In critically ill patients, it is most ideal to place a large gauge, short-length IV catheter in the cephalic vein. IV catheter size is preferably 18-gauge in medium to large sized dogs and 20-gauge in small dogs and cats. Smaller gauge IV catheters create increased resistance to fluid flow, which can be counterproductive if administering high volume or multiple fluid types. The cephalic vein is preferred as it allows for easier access, reduces the likelihood of contamination from GI or urinary losses, allows for better visualization as the vessel is closer to the heart, and reduces potential issues with patient mal-positioning or occlusion. Other venous access options include central venous access, either via the jugular vein (cranial vena cava) or the lateral saphenous (caudal vena cava). Jugular central catheters have the added benefit of being used for total parenteral nutrition (TPN) or to measure central venous pressure (CVP). Jugular catheters are contraindicated in patients with coagulopathy or head trauma. Alternatively, a peripherally inserted central catheter (PICC) line can be placed. Both central catheters typically have double or triple lumen ports and are placed following sterile technique.

Fluid Therapy Plan

To develop a fluid therapy plan, things like disease process, life stage, hydration status, and ongoing losses are patient considerations that should be included in determining maintenance and replacement fluid therapy.

Disease states that require more aggressive fluid therapy include hypovolemia, renal disease, vasodilatory states, and certain toxicities. Disease states that require more conservative fluid therapy include cardiovascular compromise and electrolyte derangements. Pediatric patients have higher fluid requirements, whereas geriatric patients have lower fluid requirements. Dehydrated patients will require additional fluid support on top of maintenance fluid requirements. Patients with ongoing losses (i.e., hemorrhage, profound vomiting/diarrhea, excessive urinary loss) will need to have that volume replaced.

Fluid Monitoring

When it comes to monitoring fluid therapy, a variety of parameters are assessed. First, assess the patient; this is done by evaluating physical parameters (heart rate, pulse quality, MM color/moisture, CRT, extremity temperature, attitude/mentation, blood pressure, skin turgor). Next, assess ongoing losses, which can include vomiting, diarrhea, urinary, third-spacing, or wound loss. Then, assess the patient’s inputs versus outputs, which can be done by evaluating urine output and serial body weights. Additionally, lab values (i.e., PCV/TP, lactate, acid-base status) can give insight on a patient’s fluid status.

Patients should also be monitored for signs of fluid overload, or over-hydration. Signs include serous nasal discharge, chemosis, subcutaneous edema, ascites, increased respiratory rate, coughing, and restlessness.

Conclusion

Fluid therapy is an essential component of emergency and critically ill patient care. By having a better understanding of body fluid composition, fluid types, and disease process, veterinary technicians can be more involved in the fluid therapy plan. Veterinary technicians are also the primary caregivers when it comes to venous access and monitoring of fluid therapy.

References

1.  Battaglia AM, Steele AM, eds.
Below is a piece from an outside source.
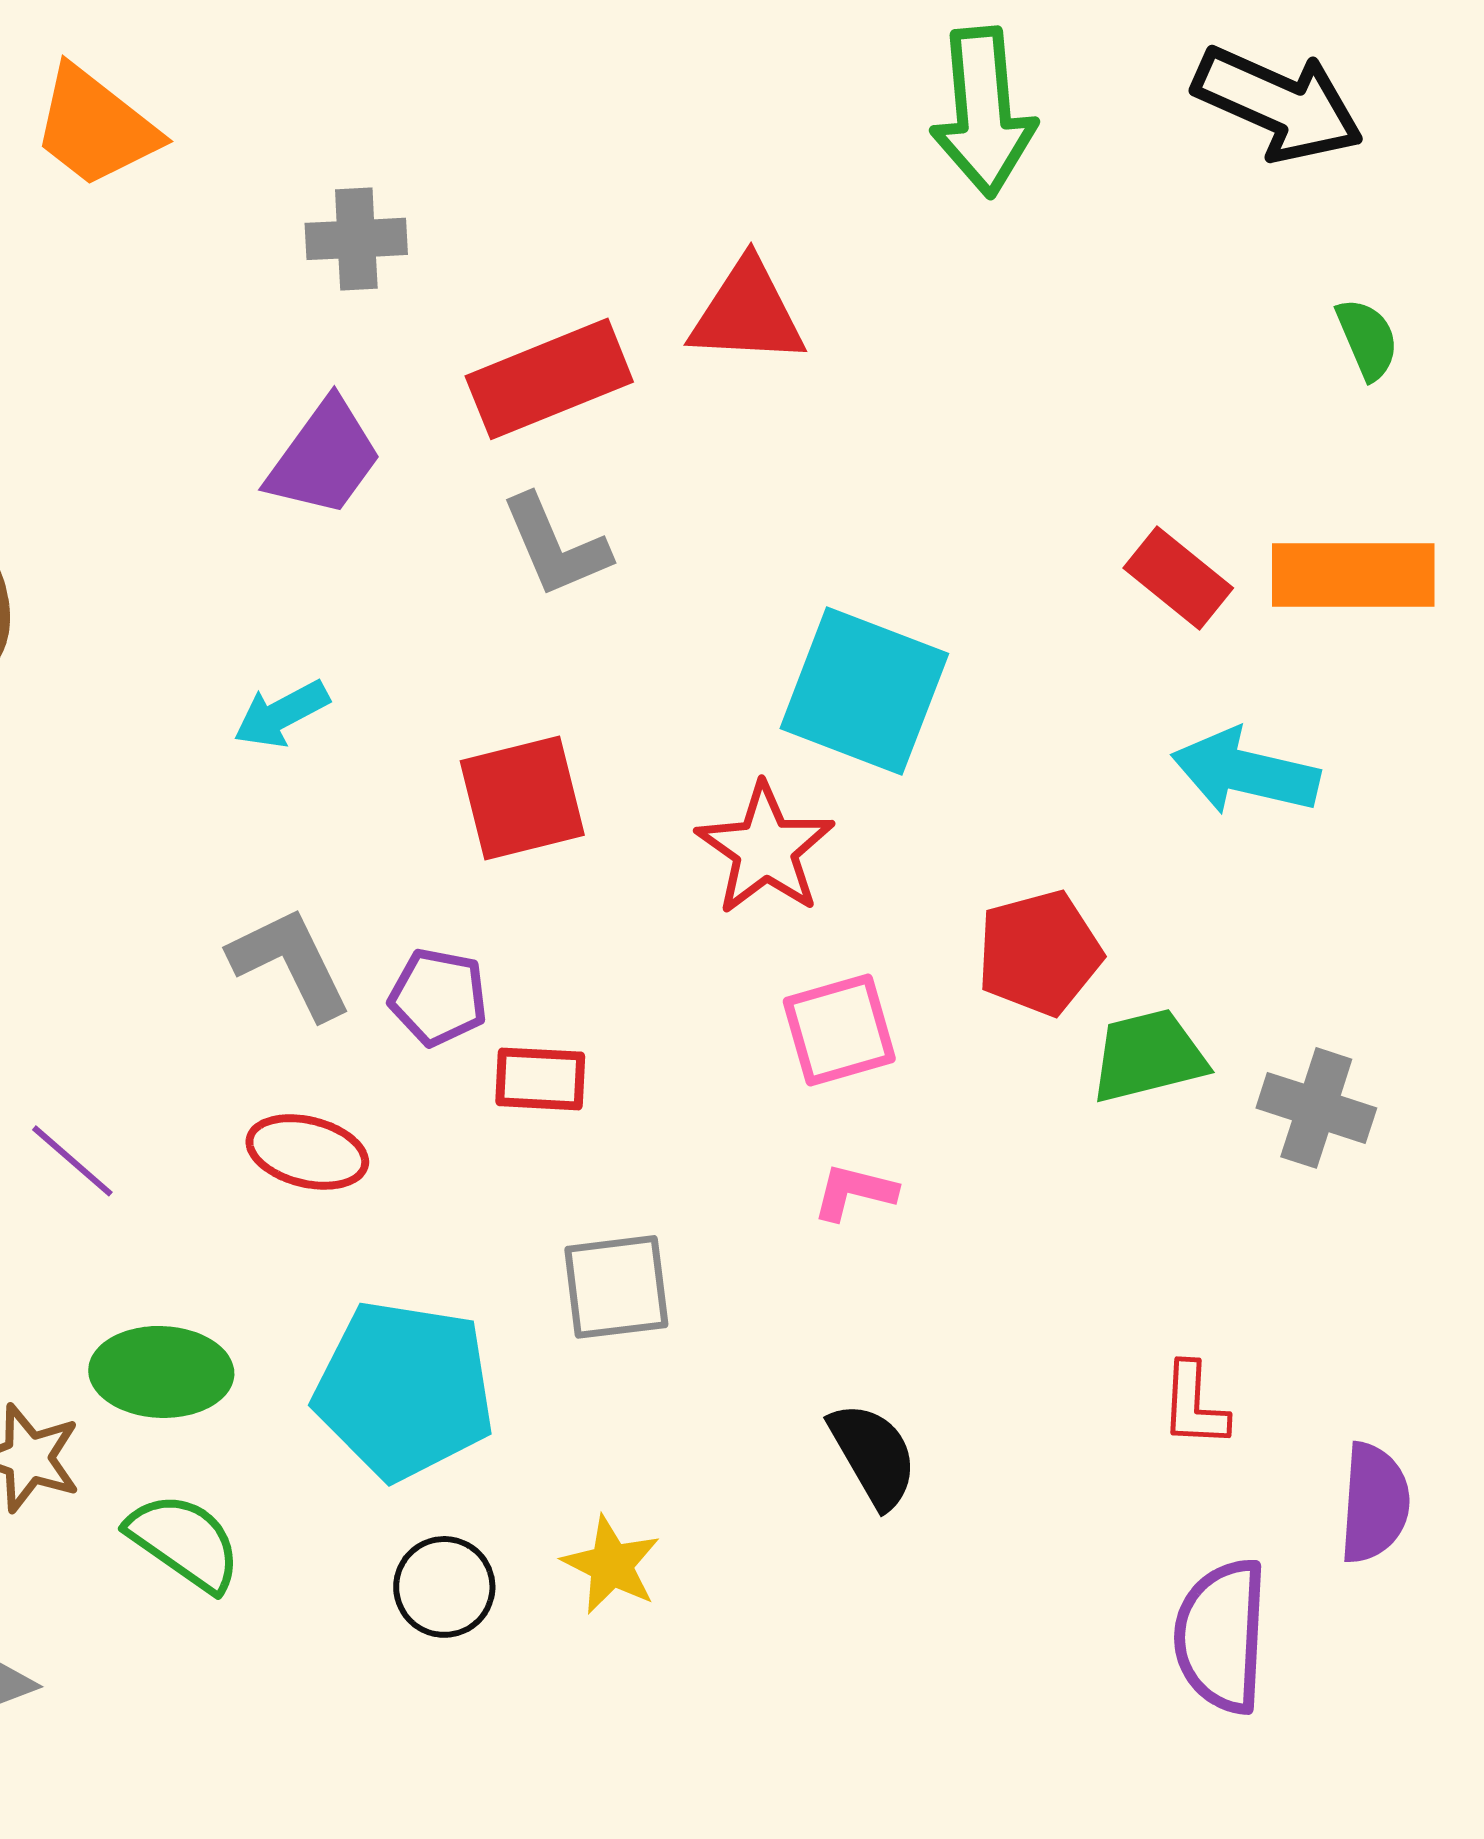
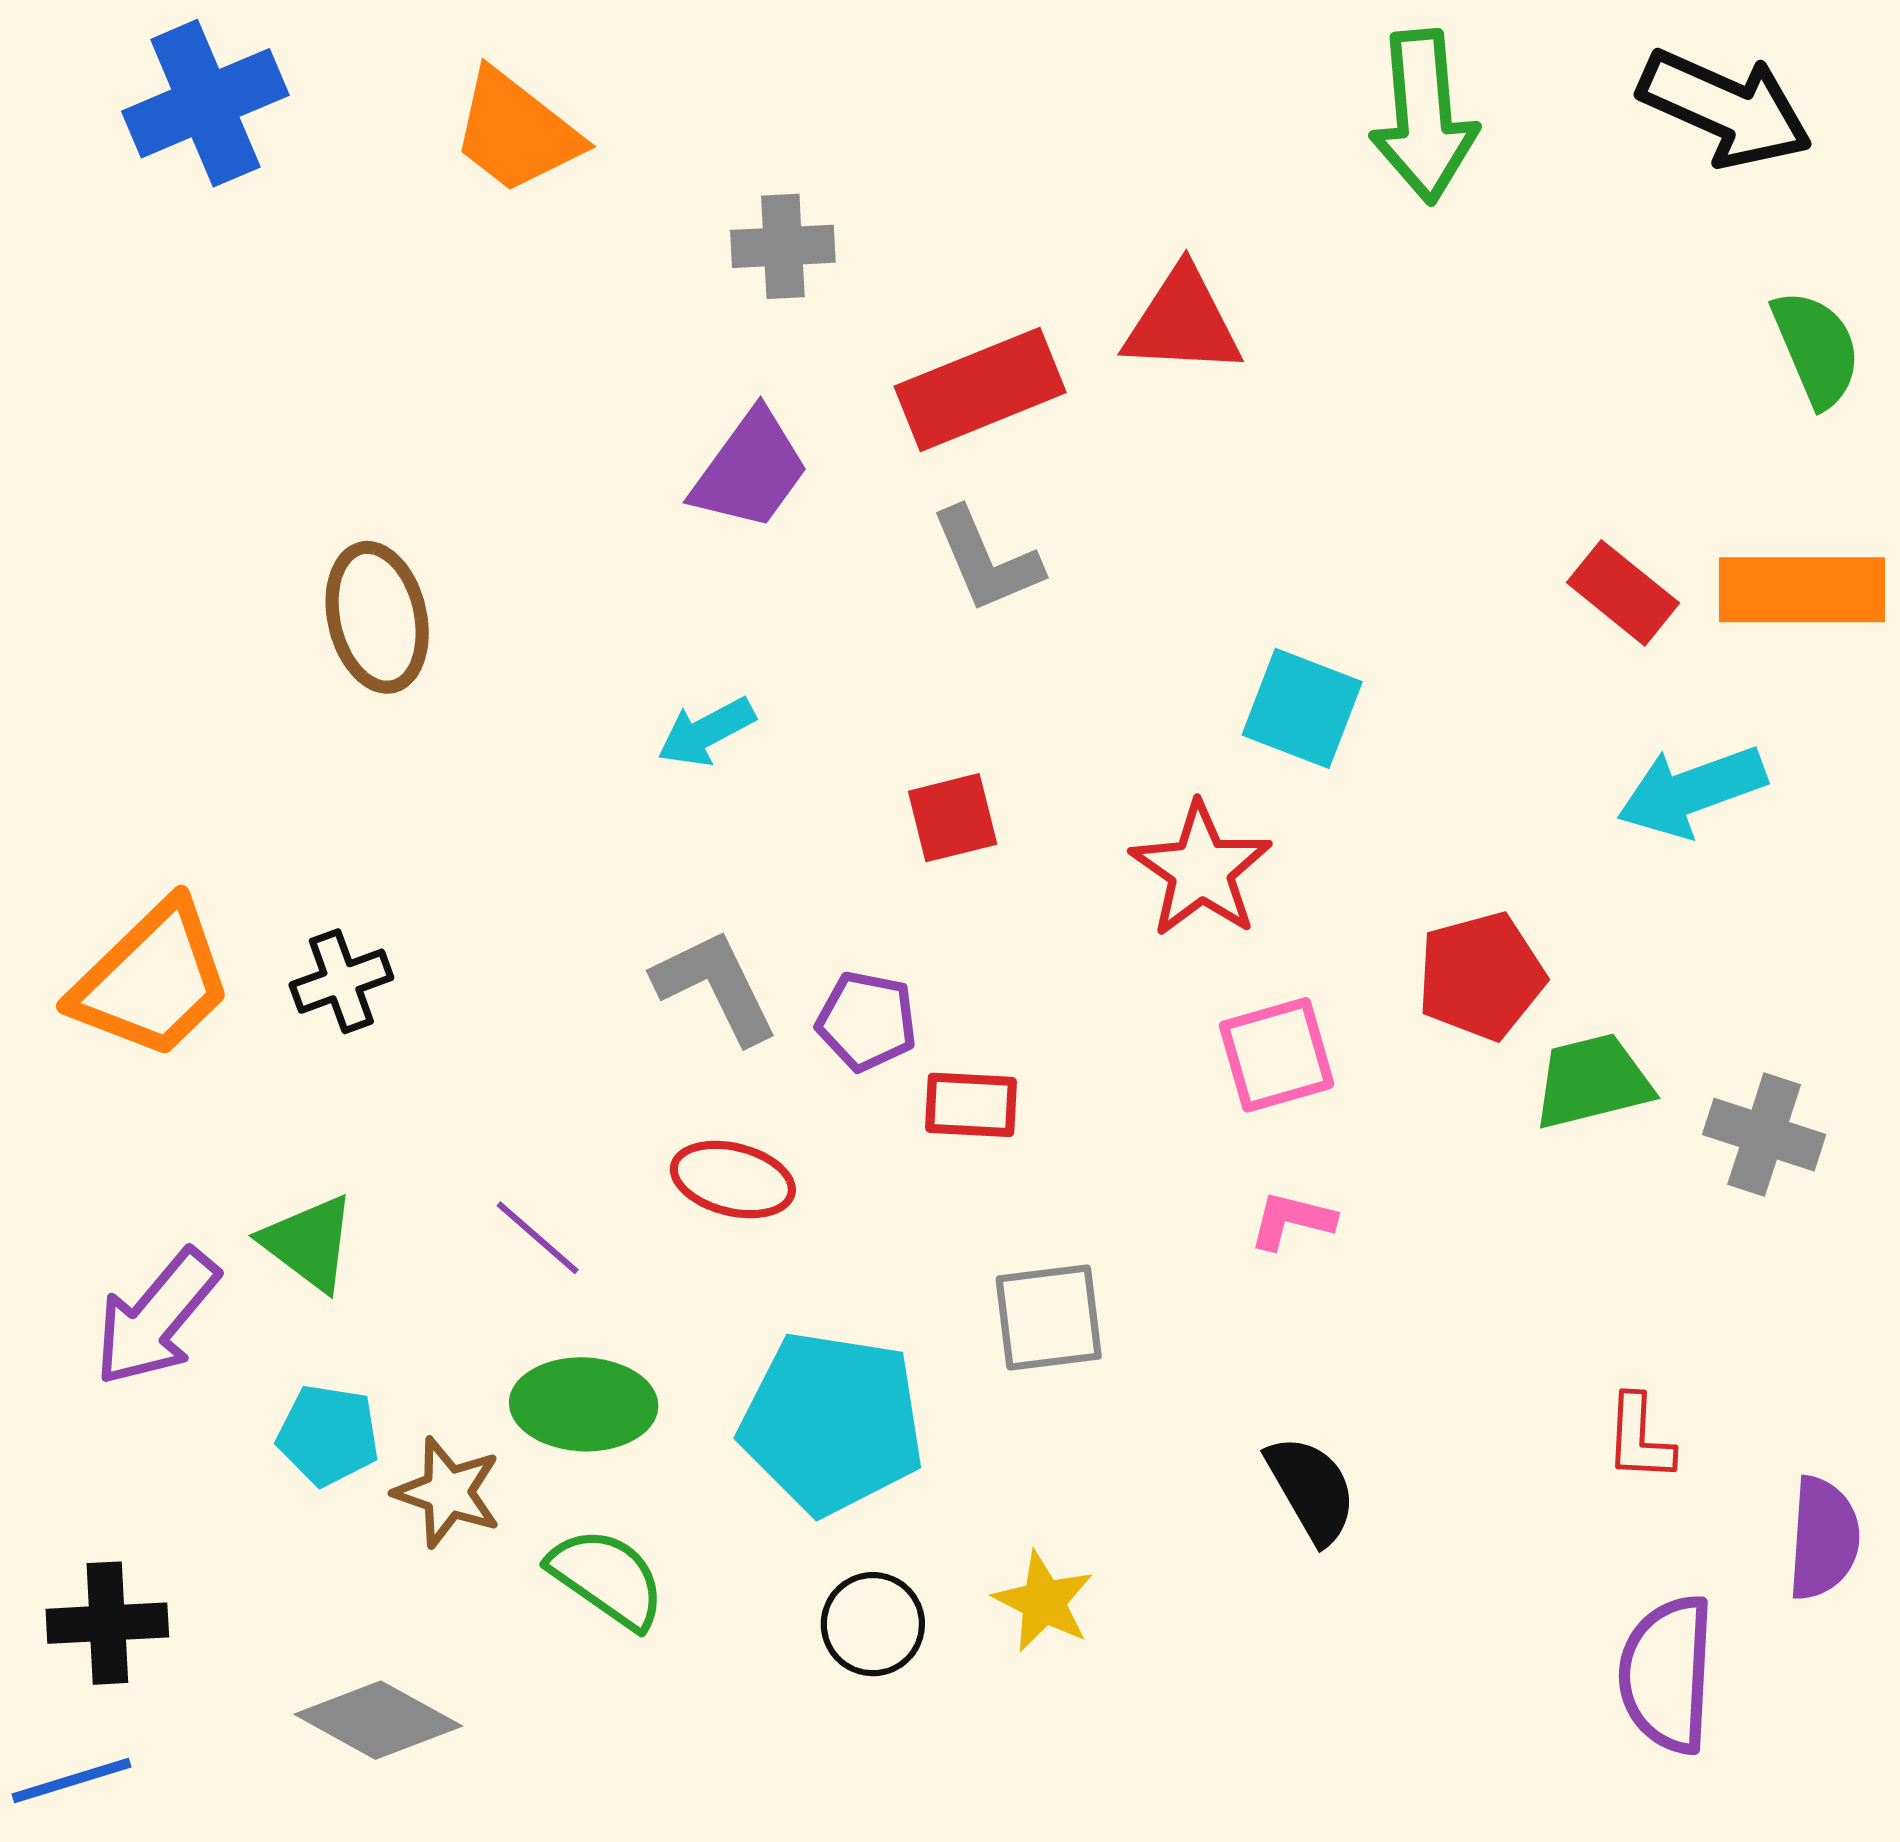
green semicircle: (1367, 339) -> (1816, 349), size x1.4
cyan square: (864, 691) -> (1302, 708), size x0.7
cyan arrow: (1245, 772) -> (1692, 791), turned -33
red square: (522, 798) -> (953, 818), size x0.7
purple line: (72, 1161) -> (538, 1238), moved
Small Animal Emergency and Critical Care for Veterinary Technicians. St. Louis, MO: Elsevier; 2016.

2.  Norkus CL, ed. Veterinary Technician’s Manual for Small Animal Emergency and Critical Care. Chichester, West Sussex, UK: Wiley-Blackwell; 2018.

3.  Scalf R, ed. Study Guide to the AVECCT Examination. San Antonio, TX: AVECCT; 2014.

4.  Silverstein DC, Hopper K. Small Animal Critical Care Medicine. St. Louis, MO: Elsevier; 2015.